Suddenly I began to realise what I had missed, simply because I was too busy picking apart his flaws to see his strengths. I was ashamed -- for the words I've spoken behind his back, for the thoughts of fury in my mind when his spontaneity clashed with my 'perfect' PowerPoint presentation and made me look like an idiot in front of 175 people. Note the use of the word 'me' in that sentence. It was all about me. He was making me look stupid. He wasn't up to my standards. He was more of a relational person, rather than the theology nerd I wanted.

I was so focused on how he was 'ruining' my plans that I didn't bother to look at him.

Exhibit two: the Facebook status.

I re-read the status after I posted my (severely self-censored but still lengthy) rant on it and noticed it said one thing you like about your church and one thing you wish would change. I had put down two things and three, respectively. Oops.

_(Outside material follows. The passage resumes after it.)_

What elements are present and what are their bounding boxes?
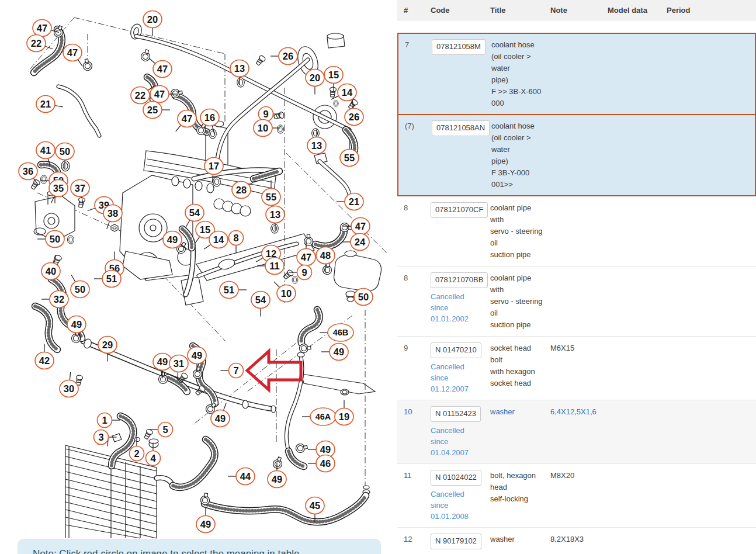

First up was the clique issue. There's a lot of venom behind this one. I spent five years wasting my time and energy and my parents' gas money attending youth group only to go completely unnoticed. Eventually one of them finally told me I was stupid and annoying. I stopped attending youth group and began plotting my own demise in earnest. If the Christians couldn't love me, nobody could.

Next up -- the 'college and career' group they just started. Oh wait, did I say 'college and career'? How quaint! How stupid one must be to think 'college and career' actually means 'college and career.' Hah! What a joke! What a laugh! And you thought you would actually be with likeminded people. Oh, you poor sap, Kate. How innocent you are!

Welcome to the 'college and career and junior high and senior high and whoever the freak else wants to join because you 18-and-over people aren't actually that important to us -- it's much more fun with the young people there too. You know, the ones who aren't yet being bullied by their relatives into making more money right freaking now and moving out when you're not yet self-sufficient and are still perfectly content with you finishing your education before they cram all that you're-an-adult-now crap down your throat' group.

The third rant I already mentioned at the beginning of this post (the one about people volunteering and then un-volunteering at the absolute last possible millisecond).

I posted the comment, but as I reread it, I started to feel doubly ashamed of myself.

For starters, my first two rants are embarrassingly polar opposite. I hate the cliques -- yet I'm angry that this group doesn't get to be clique-ish. Put another way, I hate the cliques... except when they include me. Then I will whine and argue and fight to the bitter end to keep it exclusive. Way to be all-or-nothing, kid.

So what's the problem with my church?

The problem is me.

I'm a selfish brat. Everything that I see as being wrong with the church stems from how much it inconveniences me. Are there issues with the church? Definitely. Do they need to be worked on? Absolutely. But maybe before I start demanding they fix everything that inconveniences me, I should let Jesus fix me first. How can I expect others to be open and loving and perfect if I'm not? I mean, I already knew I wasn't perfect, but somehow I was still expecting everyone to do everything my way. How can I sit and whine about everyone else expecting everyone to pander to their tastes when I'm expecting them to do the same thing for me?

Is this the church of Kate or the church of God?